It’s the obvious elephant in the room, but nostalgia is oxygen right now. It’s inescapable, even if you think you can subvert it, every opposing move has been fed into the algorithmic machine and birthed a niche pop culture reference. I think my generation has got the right starting point, which is accepting nostalgia and using it as a weapon rather than letting it swallow you whole. Of course how unaffected can you be if you’re using the same oppressive matter? That’s the core issue right now that I am trying to navigate in my own work. But another thing that haunts me is trauma, so I’ve been creating concoctions of rose-tinted nostalgic paints in a palette and coating it in experiences that are not-so-aesthetically pleasing. A sort of fracturing of time, doing the opposite of what the brain wants.

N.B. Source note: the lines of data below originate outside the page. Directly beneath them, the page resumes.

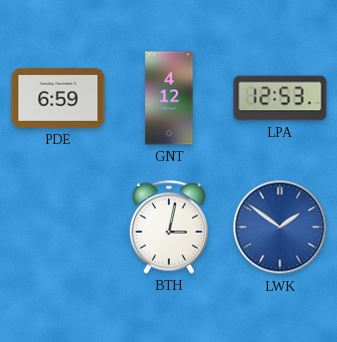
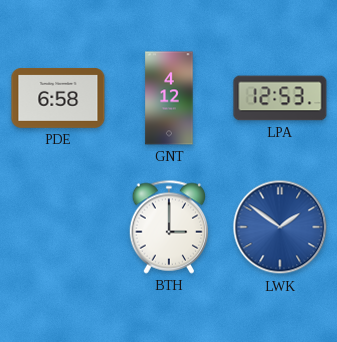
PDE: 6:59 -> 6:58
BTH: 3:02 -> 3:00
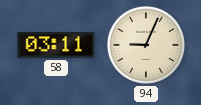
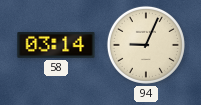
58: 03:11 -> 03:14
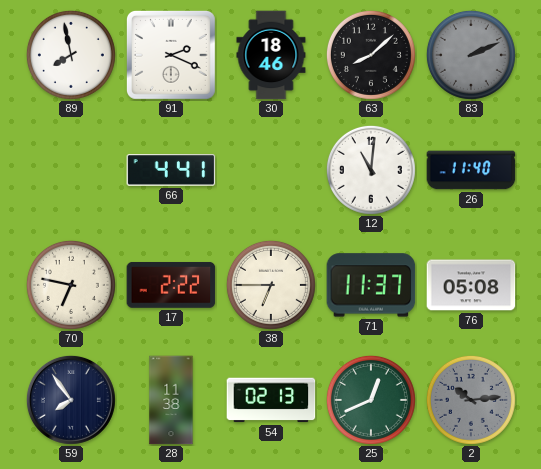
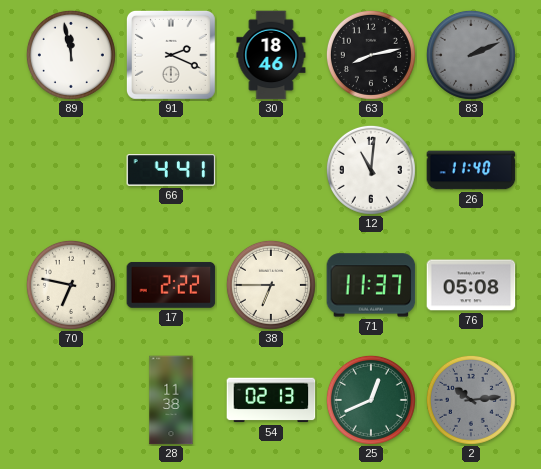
89: 7:58 -> 11:58
63: 8:08 -> 8:13
59: 7:54 -> none
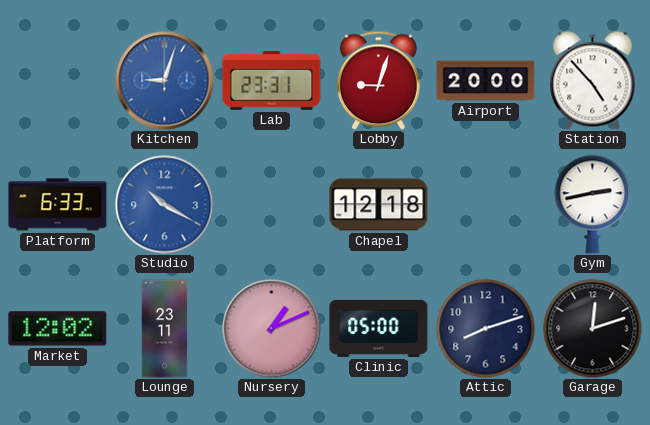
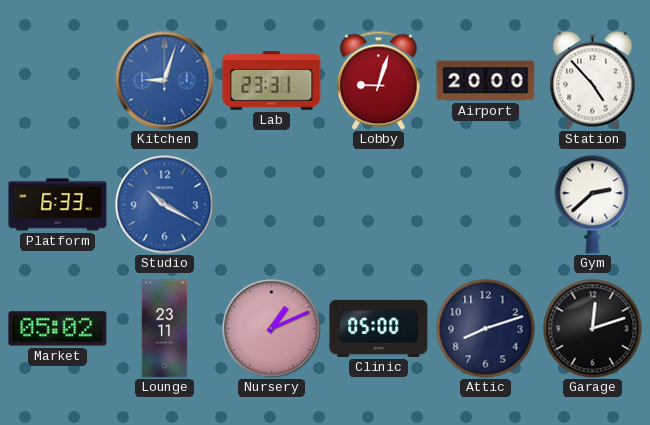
Chapel: 12:18 -> none
Gym: 2:43 -> 2:38
Market: 12:02 -> 05:02
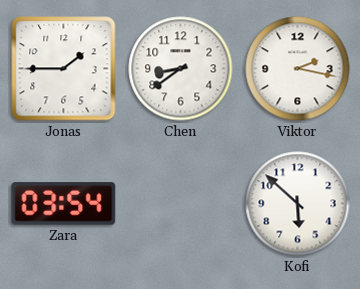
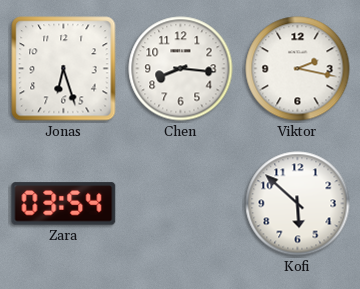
Jonas: 1:45 -> 6:27
Chen: 8:39 -> 8:16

It’s so easy for me to binge Video Game OSTs and think this is the epicenter of cool media, whilst singlehandedly dashing all the real-life experiences I had at the time of consumption. I think we have to stop cherry-picking and selling fantasies and rather insert ourselves into the nostalgic building blocks we use. We must inherit the whole codebase and enhance it with the tools of our time. So that’s what I’m trying to do, if that makes sense!
It does! And how do you retain a level of control over those spectres?
I have no idea, I try to remain considerate over what I’m referencing although you don’t want to start policing yourself from creating autonomously so it’s a tough balance! If anyone has any answers please let me know!
You recently did a mix for NTS! Super fun, what do you think are the biggest differences in trying to tell a sonic story with your projects and tracks vs tracks by other artists?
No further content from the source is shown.